The terrible things done? Oh, the prisoners had to endure too much air conditioning or 100 degree plus tempertures as part of their interrogations. Since you are apparently unclear on the concept, let me spell it out, Dick: making a terrorist wannabe stand in the corner is not - IS NOT - equivalent to a national policy of murdering all members of unwanted ethnic groups. It is not equivalent to hooking up electrodes to genitals, dripping nitric acid on naked prisoners, or imprisoning children. And it demeans the suffering of those who died and those few who survived to make such asinine comparisons. These prisoners are not POWs, Dick, they are terrorists. Men who volunteered because they thought war would be fun. Men who deliberately target civilians because they cannot shoot back. Admit it, Dick - this is about politics, not prisoners.

Elsewhere on the web:

VDH has new column, discussing growing American impatience with the Middle East.

Jonah Goldberg discusses stem-cell research and federalism.

The latest Impromptu from Jay Nordlinger.

Remember Leon Askin, the actor who played Gen. Albert Burkhalter on Hogan’s Heroes? He died the other day, at 97. (An obit is here.) He was really Leo Aschkenasy, a Viennese, and, yes, his parents were killed in a Nazi concentration camp. Somehow, he made it out. In 1994, he re-established residence in Vienna, and kept working in cabaret there.

The actor who played a Nazi general in a sitcom, the son of Holocaust victims . . . The stories of life are not uninteresting.

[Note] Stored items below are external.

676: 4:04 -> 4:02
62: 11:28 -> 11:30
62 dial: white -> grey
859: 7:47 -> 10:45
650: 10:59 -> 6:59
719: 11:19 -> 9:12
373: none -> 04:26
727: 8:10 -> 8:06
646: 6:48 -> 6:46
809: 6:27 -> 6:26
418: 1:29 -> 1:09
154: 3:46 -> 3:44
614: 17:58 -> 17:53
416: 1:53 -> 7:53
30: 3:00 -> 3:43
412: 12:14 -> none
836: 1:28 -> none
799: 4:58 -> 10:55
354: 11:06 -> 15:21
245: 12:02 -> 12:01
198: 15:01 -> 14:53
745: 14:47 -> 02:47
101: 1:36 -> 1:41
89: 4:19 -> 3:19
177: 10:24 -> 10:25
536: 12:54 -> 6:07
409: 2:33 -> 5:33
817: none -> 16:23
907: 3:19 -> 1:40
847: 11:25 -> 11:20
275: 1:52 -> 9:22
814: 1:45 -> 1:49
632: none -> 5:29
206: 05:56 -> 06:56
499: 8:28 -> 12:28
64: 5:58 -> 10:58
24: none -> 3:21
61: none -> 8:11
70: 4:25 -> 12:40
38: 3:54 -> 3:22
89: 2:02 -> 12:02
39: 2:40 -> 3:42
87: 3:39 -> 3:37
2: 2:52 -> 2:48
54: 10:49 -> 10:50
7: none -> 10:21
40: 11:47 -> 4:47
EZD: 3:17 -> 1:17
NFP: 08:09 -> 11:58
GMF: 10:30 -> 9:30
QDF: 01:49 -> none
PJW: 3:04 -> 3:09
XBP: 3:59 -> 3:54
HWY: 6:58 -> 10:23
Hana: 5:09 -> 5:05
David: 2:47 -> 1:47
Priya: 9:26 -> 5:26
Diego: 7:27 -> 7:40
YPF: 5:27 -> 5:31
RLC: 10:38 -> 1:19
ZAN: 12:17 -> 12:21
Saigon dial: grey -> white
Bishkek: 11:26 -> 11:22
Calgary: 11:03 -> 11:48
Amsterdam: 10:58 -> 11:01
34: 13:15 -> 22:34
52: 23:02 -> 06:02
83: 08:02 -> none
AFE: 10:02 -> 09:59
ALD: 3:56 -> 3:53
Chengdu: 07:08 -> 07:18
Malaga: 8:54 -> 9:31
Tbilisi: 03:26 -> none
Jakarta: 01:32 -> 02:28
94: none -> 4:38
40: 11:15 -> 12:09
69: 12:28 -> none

And California has had four significant earthquakes in less than a week. The big question is - what does that mean? Is it just a coincidence, or a run-up to The Big One? Odds are, this is just a coincidence. Two of the quakes happened off the coast near Eureka, and are related (one was an aftershock of the other); and the other two were in Southern California. But Californians are understandably nervous right now. Heck, I would be. Anyone remember the Cape Mendocino earthquakes of 1992? That quake series spawned three major quakes in two days. Truth is, we know all too little about how quakes work, especially in the complex fault zones of the San Andreas Fault and the Juan de Fuca plate.

Thought of the Week:

"Truth is the cry of all, but the game of few." - George Bishop Berkeley

Churchill Quote of the Week:

"What General Weygand called the Battle of France is over. I expect that the Battle of Britain is about to begin. Upon this battle depends the survival of Christian civilization. Upon it depends our own British life, and the long continuity of our institutions and our Empire. The whole fury and might of the enemy must very soon be turned on us. Hitler knows that he will have to break us in this Island or lose the war. If we can stand up to him, all Europe may be free and the life of the world may move forward into broad, sunlit uplands. But if we fail, then the whole world, including the United States, including all that we have known and cared for, will sink into the abyss of a new Dark Age made more sinister, and perhaps more protracted, by the lights of perverted science. Let us therefore brace ourselves to our duties, and so bear ourselves that, if the British Empire and its Commonwealth last for a thousand years, men will still say, 'This was their finest hour.'"

Prime Minister Winston Churchill, to the House of Commons, June 18, 1940

1 Comments:

At 11:13 AM, Blogger Nathan said...

Two thoughts:

First: The Jonah Goldberg article is great. Everyone should read it!

Second: One word for Californians..."Repent!" Just kidding. I'm not a religious zealot who thinks that God is about to smite us with impending doom. However, repentance is good advice for all of us.